The German research center Forschungszentrum Jülich will lead a consortium of European partners to design a measuring system for ITER. The facility is currently under construction in Cadarache in the south of France as part of a major international cooperation. The consortium signed a Framework Partnership Agreement with the European Union's Joint Undertaking for ITER and the Development of Fusion Energy (F4E) to develop the ITER core plasma Charge Exchange Recombination Spectroscopy (CXRS) diagnostic. This measuring system will help determine the composition and temperature of the plasma in the vacuum vessel. The Framework Partnership Agreement runs for four years with an F4E contribution of 4.9 million euros.

Once designed by the consortium, the core plasma CXRS system will be procured by F4E and assembled into a port plug, to be installed in an inset at the upper edge of the vacuum vessel. The consortium gained a significant knowledge related to this diagnostic through R&D tasks funded in the past years by the European Fusion Development Association (EFDA) and by the Federal Ministry of Education and Research (BMBF). In particular, deployment of such a system under the extreme conditions that will be encountered in ITER necessitates complex development work and tests.

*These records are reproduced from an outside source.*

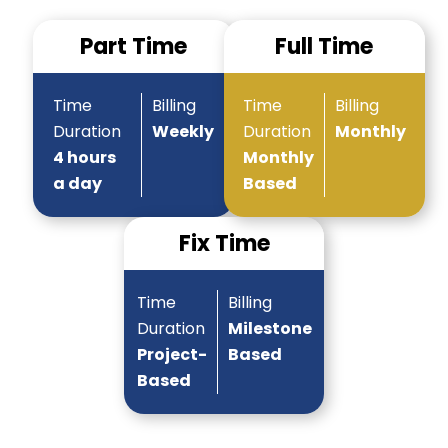
Part Time
Full Time
Time
Billing
Time
Billing
Duration
Weekly
Duration
Monthly
4 hours
Monthly
a day
Based
Fix Time
Time
Billing
Duration
Milestone
Project-
Based
Based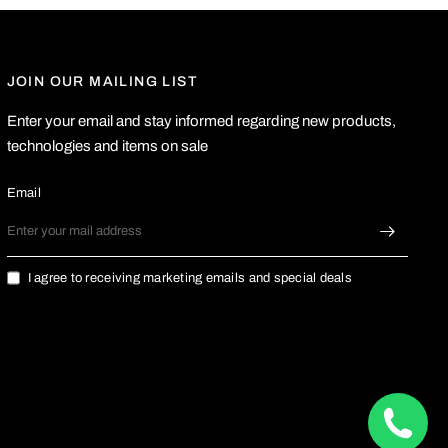
JOIN OUR MAILING LIST
Enter your email and stay informed regarding new products,
technologies and items on sale
Email
I agree to receiving marketing emails and special deals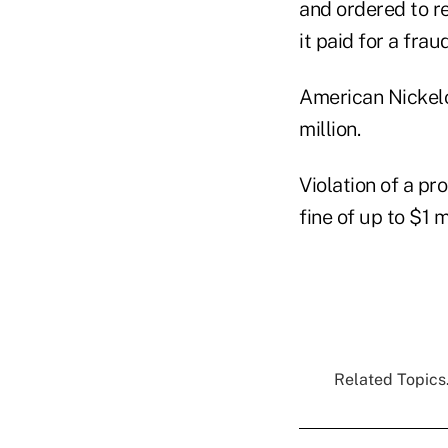
and ordered to r
it paid for a fr
American Nickeloi
million.
Violation of a pr
fine of up to $1 mi
Related Topics.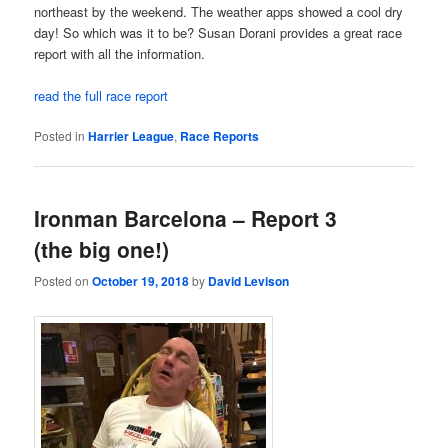
northeast by the weekend. The weather apps showed a cool dry
day! So which was it to be? Susan Dorani provides a great race
report with all the information.
read the full race report
Posted in
Harrier League
,
Race Reports
Ironman Barcelona – Report 3
(the big one!)
Posted on
October 19, 2018
by
David Levison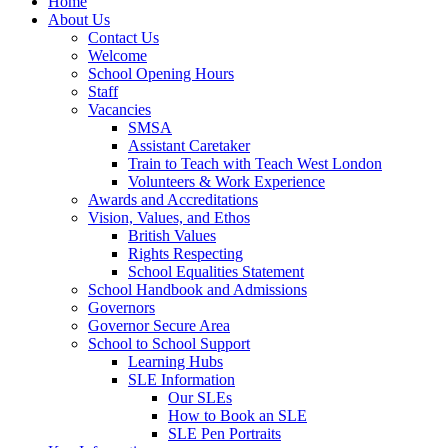
Home
About Us
Contact Us
Welcome
School Opening Hours
Staff
Vacancies
SMSA
Assistant Caretaker
Train to Teach with Teach West London
Volunteers & Work Experience
Awards and Accreditations
Vision, Values, and Ethos
British Values
Rights Respecting
School Equalities Statement
School Handbook and Admissions
Governors
Governor Secure Area
School to School Support
Learning Hubs
SLE Information
Our SLEs
How to Book an SLE
SLE Pen Portraits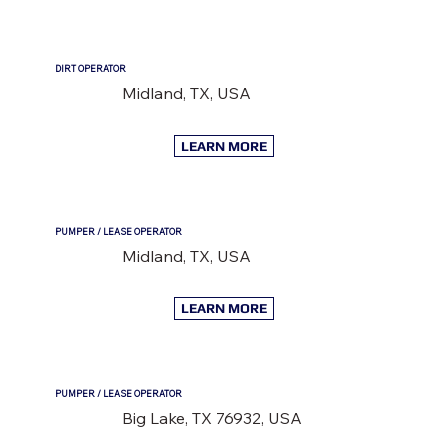
DIRT OPERATOR
Midland, TX, USA
LEARN MORE
PUMPER / LEASE OPERATOR
Midland, TX, USA
LEARN MORE
PUMPER / LEASE OPERATOR
Big Lake, TX 76932, USA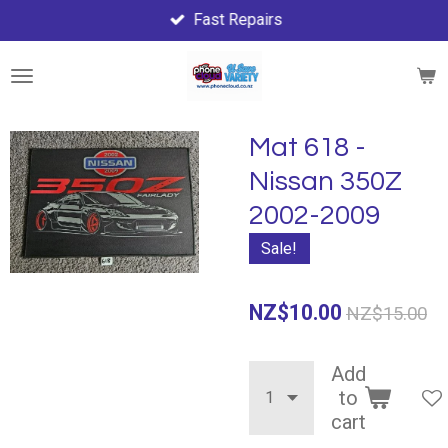
Fast Repairs
Skip
to
main
content
Mat 618 -
Nissan 350Z
2002-2009
Sale!
NZ$10.00
NZ$15.00
Add
to
cart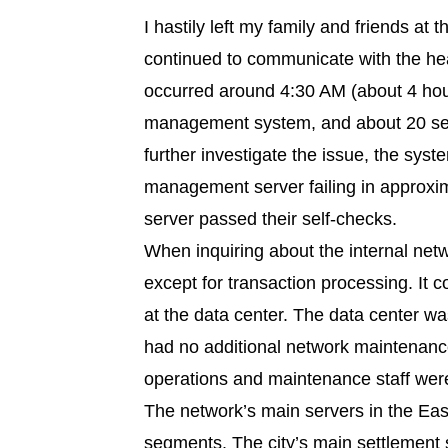
I hastily left my family and friends at 
continued to communicate with the hea
occurred around 4:30 AM (about 4 hour
management system, and about 20 sec
further investigate the issue, the sys
management server failing in approx
server passed their self-checks.
When inquiring about the internal net
except for transaction processing. It
at the data center. The data center 
had no additional network maintenanc
operations and maintenance staff were 
The network’s main servers in the Eas
segments. The city’s main settlement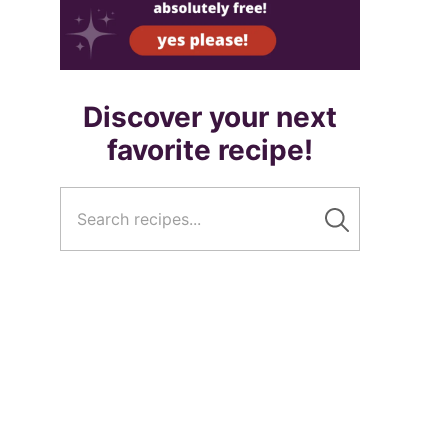
Discover your next
favorite recipe!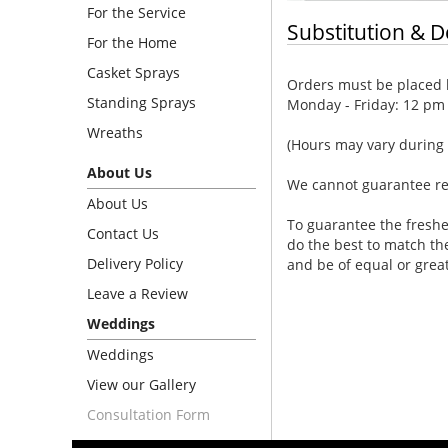
For the Service
Substitution & D
For the Home
Casket Sprays
Orders must be placed b
Standing Sprays
Monday - Friday: 12 pm
Wreaths
(Hours may vary during 
About Us
We cannot guarantee requ
About Us
To guarantee the freshe
Contact Us
do the best to match th
Delivery Policy
and be of equal or grea
Leave a Review
Weddings
Weddings
View our Gallery
Consultation Form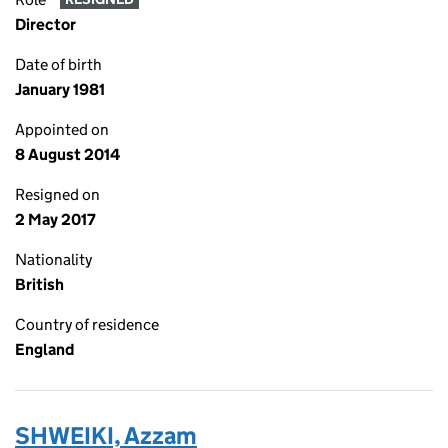
Director
Date of birth
January 1981
Appointed on
8 August 2014
Resigned on
2 May 2017
Nationality
British
Country of residence
England
SHWEIKI, Azzam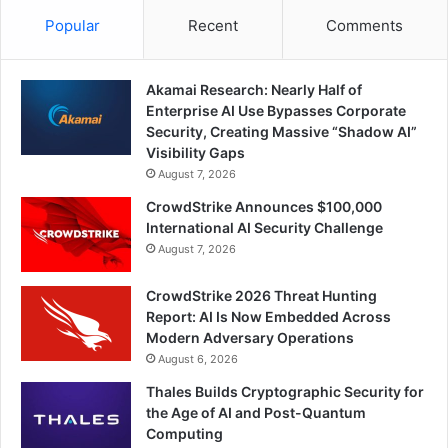
Popular
Recent
Comments
Akamai Research: Nearly Half of
Enterprise AI Use Bypasses Corporate
Security, Creating Massive “Shadow AI”
Visibility Gaps
August 7, 2026
CrowdStrike Announces $100,000
International AI Security Challenge
August 7, 2026
CrowdStrike 2026 Threat Hunting
Report: AI Is Now Embedded Across
Modern Adversary Operations
August 6, 2026
Thales Builds Cryptographic Security for
the Age of AI and Post-Quantum
Computing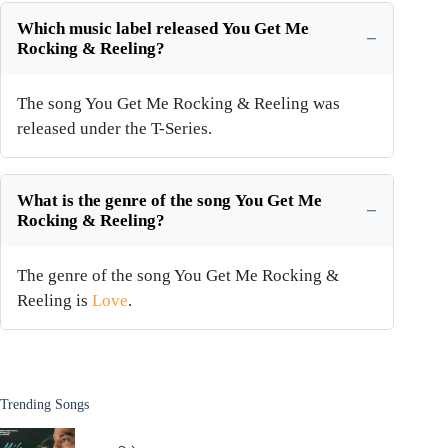
Which music label released You Get Me
Rocking & Reeling?
The song You Get Me Rocking & Reeling was
released under the T-Series.
What is the genre of the song You Get Me
Rocking & Reeling?
The genre of the song You Get Me Rocking &
Reeling is
Love
.
Trending Songs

Indeed, temperatures exceeding 100 million degrees Celsius are expected within the vacuum vessel and the associated plasma radiation, neutron flux, and electromagnetic forces all impact significantly on the design choices for components. In addition, maintenance and repairs are usually only possible using remote-controlled tools or robots.

The CXRS diagnostic views a region of the ITER plasma illuminated by a high-energy beam of neutral hydrogen particles injected into the plasma by a companion device being constructed by ITER's Indian partners. Collisions with particles in the fusion plasma produce visible light. Its wavelength and spatial distribution allow conclusions to be drawn on various properties of the plasma. The measurements provide information that is crucial for sustaining the fusion reaction. The density of helium, in particular, is recorded. Helium is formed during the fusion reaction and must be removed from the combustion chamber if the fusion fire is to be kept alight. Other important parameters such as the concentration, temperature and velocity of different plasma species can be determined using the diagnostic.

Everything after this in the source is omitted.